7 December 2006
On the view of moral responsibility most widely accepted today, a person cannot be justly praised or blamed for his actions unless he exerts some measure of control over them. So if a man releases a critical pulley rope on a construction job due to a sudden heart attack, leaves the scene of an auto accident because he’s spirited away by kidnappers, or breaks a vase when knocked over by a strong gust of wind, his lack of control over his bodily movements absolves him of any moral blame. In such cases, the person is not the cause of his actions: they are neither generated nor controlled by him. As such, his actions fail to meet the basic “control condition” for morally responsible action. To hold a person morally responsible for such actions would be unjust in much the same way as praising or blaming one man for the deeds of another.

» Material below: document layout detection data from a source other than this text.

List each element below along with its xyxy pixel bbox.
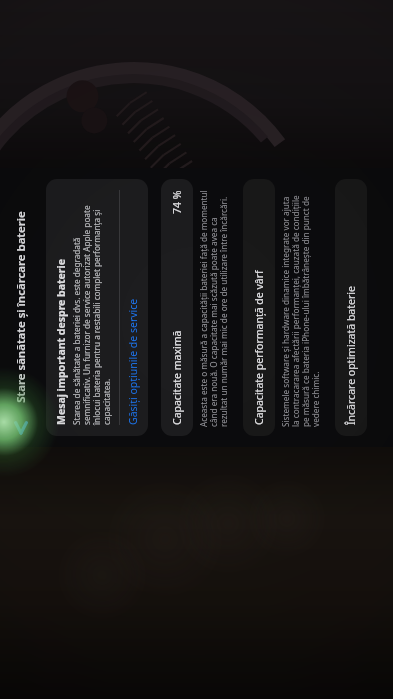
button[interactable]: Încărcare optimizată baterie [335, 179, 367, 436]
button[interactable]: Găsiți opțiunile de service [126, 190, 140, 425]
button[interactable]: Back [10, 415, 32, 441]
staticText: 74 % [170, 190, 184, 214]
staticText: Capacitate performanță de vârf [252, 270, 266, 425]
staticText: Stare sănătate și încărcare baterie [13, 211, 29, 403]
staticText: Sistemele software și hardware dinamice … [280, 188, 322, 427]
staticText: Starea de sănătate a bateriei dvs. este … [71, 190, 113, 425]
staticText: Încărcare optimizată baterie [344, 286, 358, 425]
staticText: Aceasta este o măsură a capacității bate… [198, 188, 230, 427]
staticText: Găsiți opțiunile de service [126, 298, 140, 425]
staticText: Capacitate maximă [170, 330, 184, 425]
staticText: Mesaj important despre baterie [54, 259, 68, 425]
button[interactable]: Mesaj important despre baterie [46, 179, 148, 436]
button[interactable]: Capacitate performanță de vârf [243, 179, 275, 436]
button[interactable]: Capacitate maximă [161, 179, 193, 436]
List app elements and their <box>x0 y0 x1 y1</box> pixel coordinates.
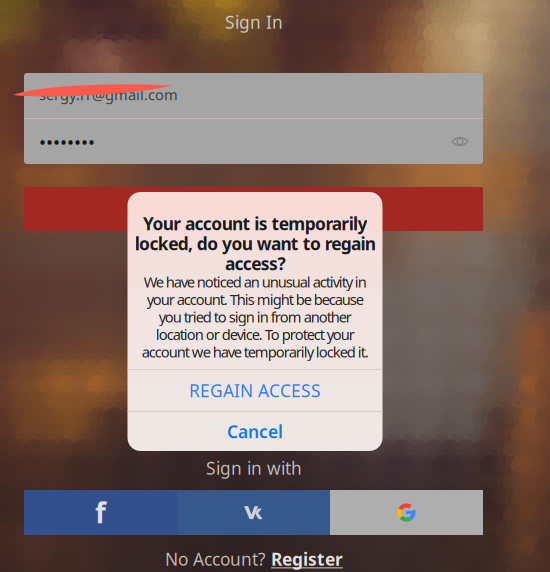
button[interactable]: •••••••• <box>24 119 483 164</box>
button[interactable]: Sign in with Google <box>330 490 483 535</box>
button[interactable]: REGAIN ACCESS <box>128 370 382 411</box>
staticText: sergy.rr@gmail.com <box>39 85 178 104</box>
staticText: Sign In <box>225 10 283 34</box>
staticText: Register <box>271 548 343 570</box>
button[interactable]: Sign in with Facebook <box>24 490 177 535</box>
staticText: SIGN IN <box>220 198 288 220</box>
staticText: We have noticed an unusual activity in y… <box>142 272 368 362</box>
staticText: No Account? <box>165 548 266 570</box>
button[interactable]: SIGN IN <box>24 187 483 231</box>
button[interactable]: sergy.rr@gmail.com <box>24 73 483 118</box>
staticText: •••••••• <box>39 129 95 154</box>
button[interactable]: No Account? <box>165 548 343 570</box>
button[interactable]: Sign in with VK <box>177 490 330 535</box>
staticText: REGAIN ACCESS <box>189 379 321 402</box>
button[interactable]: Cancel <box>128 412 382 451</box>
staticText: Sign in with <box>206 456 302 480</box>
staticText: f <box>95 494 106 531</box>
staticText: Your account is temporarily locked, do y… <box>134 212 376 275</box>
staticText: Cancel <box>227 420 283 443</box>
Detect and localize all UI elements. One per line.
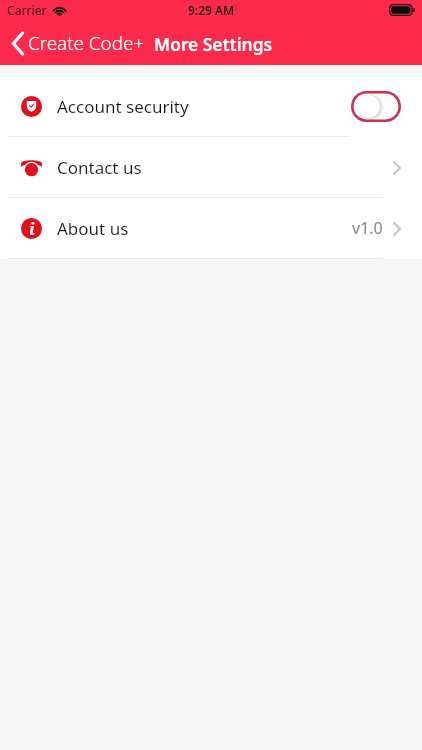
button[interactable]: Back [0, 25, 153, 61]
staticText: 9:29 AM [188, 2, 235, 18]
other: Open contact us [393, 162, 401, 174]
button[interactable]: Contact us [0, 137, 422, 197]
staticText: About us [57, 217, 129, 240]
other: Back [12, 33, 24, 54]
staticText: i [29, 218, 35, 239]
staticText: v1.0 [352, 217, 383, 239]
button[interactable]: i [0, 198, 422, 258]
staticText: Create Code+ [28, 30, 145, 56]
staticText: Carrier [7, 2, 47, 19]
button[interactable]: Account security toggle [351, 91, 401, 122]
button[interactable]: Account security [0, 77, 422, 136]
staticText: Account security [57, 95, 189, 118]
staticText: More Settings [154, 32, 273, 56]
staticText: Contact us [57, 156, 142, 179]
other: Open about us [393, 223, 401, 235]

This standard view of moral responsibility has been challenged in recent years by the problem of “moral luck.” As first introduced by Bernard Williams and then further developed by Thomas Nagel, the proposed category of moral luck attempts to highlight a range of cases in which “a significant aspect of what someone does depends on factors beyond [the person’s] control, yet we continue to treat him in that respect as an object of moral judgment.”1 For example, the “morally significant difference between reckless driving and manslaughter” may depend solely on “the presence of the pedestrian [or not] at the point where [the driver] recklessly passes a red light” rather than on any action by the driver.2 In such cases, the person’s action seems substantially determined by outside forces, yet we hold him morally responsible. In so doing, we seem to violate the control condition for moral responsibility. Since such outside forces intrude upon almost every human action, Nagel claims that the consistent application that control condition “threatens to erode most of the moral assessments we find it natural to make” such that “ultimately, nothing or almost nothing about what a person does seems to be under his control.”3 The very concept of moral luck thus presents us with a serious philosophic puzzle about moral responsibility.
In this paper, I will argue that the problem of moral luck, although initially compelling, is largely a philosophic illusion generated by Nagel’s coarse and superficial characterization of the conditions of moral responsibility. Nagel constructs the paradox of moral luck from our standard view of moral responsibility without examining its philosophic source, namely Aristotle’s complex and detailed theory developed in Book III of the Nicomachean Ethics. Careful examination of and extrapolation from that theory shows it capable of accounting for our ordinary ascriptions of praise and blame in the supposed cases of moral luck. This paper will develop that argument with respect to Nagel’s general case for moral luck, then consider the case of constitutive luck in detail.